Last week at the Dallas Fed, Chairman Jerome Powell, while generally upbeat about the U.S. economic outlook, laid out a scenario for pausing in the central bank’s trajectory of interest rate hikes sometime in 2019 by highlighting potential headwinds to the country’s economy.  He listed three possible challenges to growth next year – slowing demand abroad, a fading fiscal stimulus at home and the lagged economic impact of the Fed’s past rate increases.  Although Powell’s speech did not alter market expectations for a fourth rate increase in 2018 at the Fed’s December meeting, his comments about possible drags on growth next year raises questions about the number of times U.S. rates will be hiked in 2019.

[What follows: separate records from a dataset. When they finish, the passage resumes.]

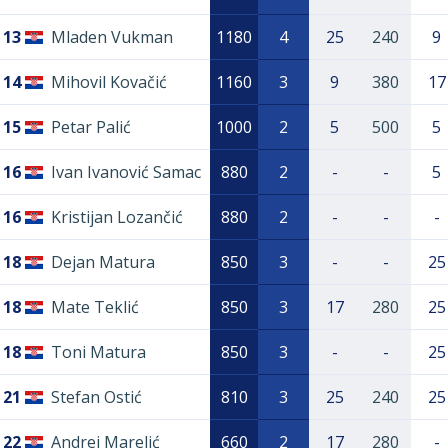
13
Mladen Vukman
1180
4
25
240
9
14
Mihovil Kovačić
1160
3
9
380
17
15
Petar Palić
1000
2
5
500
5
16
Ivan Ivanović Samac
880
2
-
-
5
16
Kristijan Lozančić
880
2
-
-
-
18
Dejan Matura
850
3
-
-
25
18
Mate Teklić
850
3
17
280
25
18
Toni Matura
850
3
-
-
25
21
Stefan Ostić
810
3
25
240
25
22
Andrej Marelić
660
2
17
280
-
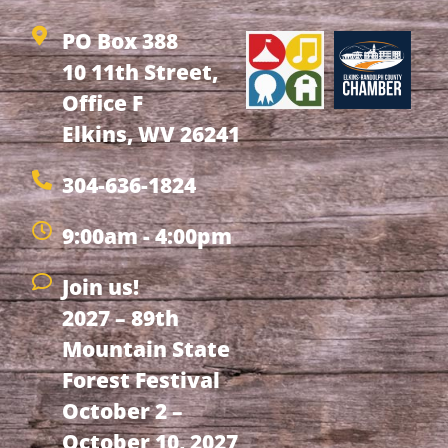
PO Box 388
10 11th Street,
Office F
Elkins, WV 26241
304-636-1824
9:00am - 4:00pm
Join us!
2027 – 89th
Mountain State
Forest Festival
October 2 –
October 10, 2027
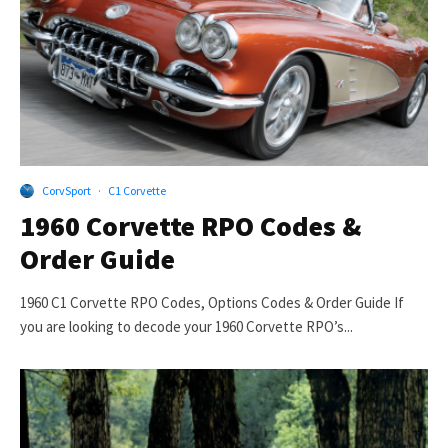
CorvSport
·
C1 Corvette
1960 Corvette RPO Codes &
Order Guide
1960 C1 Corvette RPO Codes, Options Codes & Order Guide If
you are looking to decode your 1960 Corvette RPO’s...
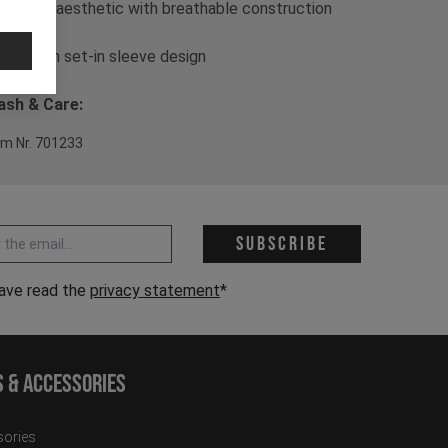
- Casual aesthetic with breathable construction
- Slim fit
- Modern set-in sleeve design
sh & Care:
em Nr. 701233
 address *
Subscribe
have read the
privacy statement
*
s & Accessories
ories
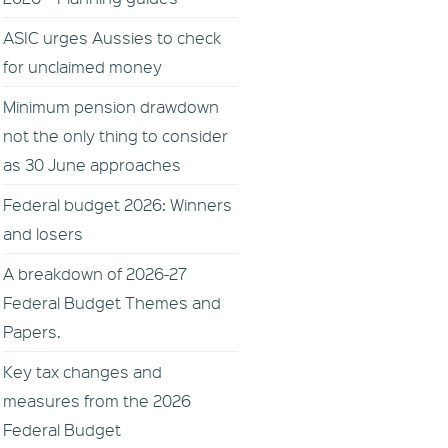
ASIC urges Aussies to check
for unclaimed money
Minimum pension drawdown
not the only thing to consider
as 30 June approaches
Federal budget 2026: Winners
and losers
A breakdown of 2026-27
Federal Budget Themes and
Papers.
Key tax changes and
measures from the 2026
Federal Budget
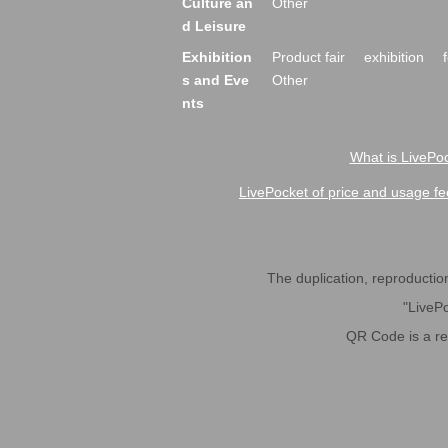
Culture an
Other
d Leisure
Exhibition
Product fair
exhibition
s and Eve
Other
nts
What is LivePoc
LivePocket of price and usage fe
The duplication, reproduction,
"LivePo
QR Code is a r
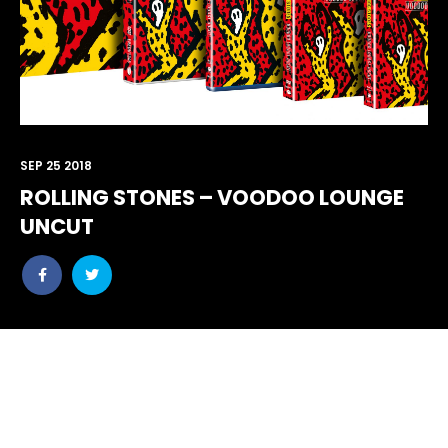
SEP 25 2018
ROLLING STONES – VOODOO LOUNGE
UNCUT
Share
Share
post
post
withfacebook
withtwitter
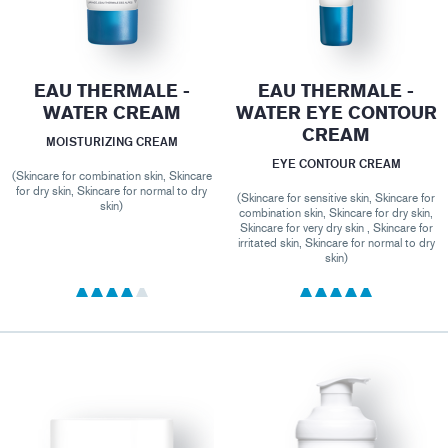
EAU THERMALE -
EAU THERMALE -
WATER CREAM
WATER EYE CONTOUR
CREAM
MOISTURIZING CREAM
EYE CONTOUR CREAM
(Skincare for combination skin, Skincare
for dry skin, Skincare for normal to dry
(Skincare for sensitive skin, Skincare for
skin)
combination skin, Skincare for dry skin,
Skincare for very dry skin , Skincare for
irritated skin, Skincare for normal to dry
skin)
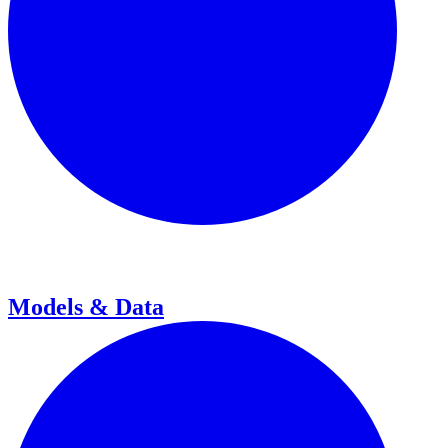
Models & Data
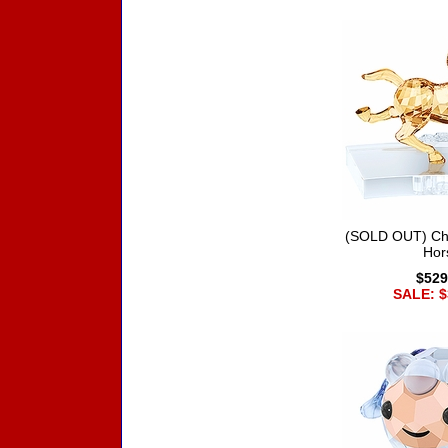
(SOLD OUT) Chi
Hor
$529
SALE: $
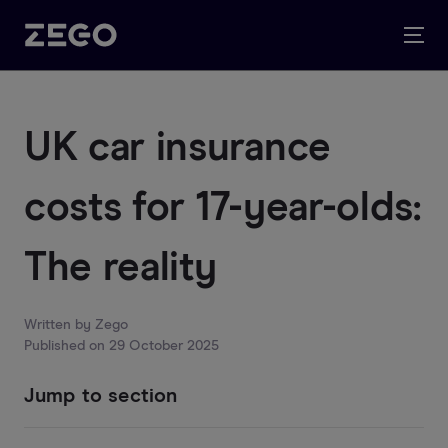
UK car insurance
costs for 17-year-olds:
The reality
Written by
Zego
Published on
29 October 2025
Jump to section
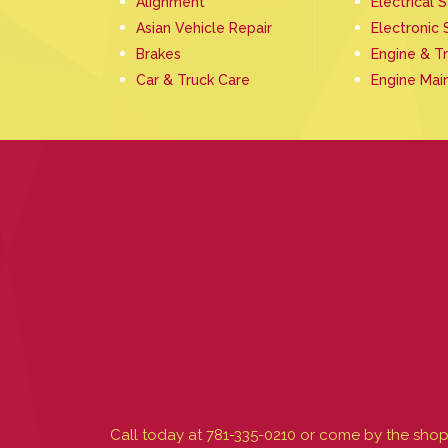
Alignment
Electrical 
Asian Vehicle Repair
Electronic 
Brakes
Engine & T
Car & Truck Care
Engine Mai
Call today at
781-335-0210
or come by the shop 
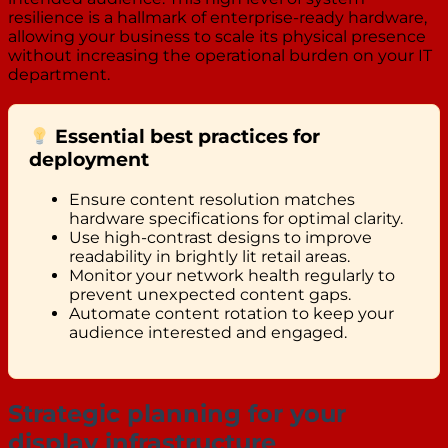
resilience is a hallmark of enterprise-ready hardware,
allowing your business to scale its physical presence
without increasing the operational burden on your IT
department.
Essential best practices for
deployment
Ensure content resolution matches
hardware specifications for optimal clarity.
Use high-contrast designs to improve
readability in brightly lit retail areas.
Monitor your network health regularly to
prevent unexpected content gaps.
Automate content rotation to keep your
audience interested and engaged.
Strategic planning for your
display infrastructure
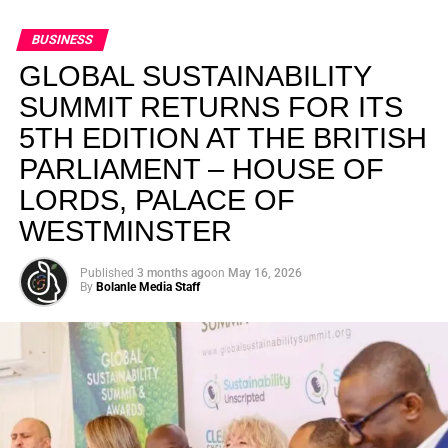
BUSINESS
GLOBAL SUSTAINABILITY
SUMMIT RETURNS FOR ITS
5TH EDITION AT THE BRITISH
PARLIAMENT – HOUSE OF
LORDS, PALACE OF
WESTMINSTER
Published
3 months ago
on
May 16, 2026
By
Bolanle Media Staff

Thus far, the median forecast of policy makers, as at the September meeting, was for three increases of a quarter percentage point each next year, with the 12 policy makers evenly split among two, three or four hikes.  The market will be closely watching the Fed’s 18th-19th December meeting, where Federal Open Market Committee members will update their rate and economic forecasts.  Based on trading in the federal funds futures market, investors are expecting a December rate hike followed by two more hikes in 2019, after which for the Fed to hold policy steady as a result of a slowdown in growth.  That would leave the Fed’s funds rate target at 2.75-3%, near the level policy makers agree is neutral for the economy.

Nevertheless, putting policy on hold in 2019 is likely to be contingent on unemployment coming in well below the 4.5% level in the September FOMC projections that policy makers believe is sustainable in the long run without spurring inflation.  Joblessness stood at 3.7% in October with New York Fed President John Williams saying that he expects the number to fall below 3.5% in 2019, prompting some economists to maintain their stance of four rate hikes next year.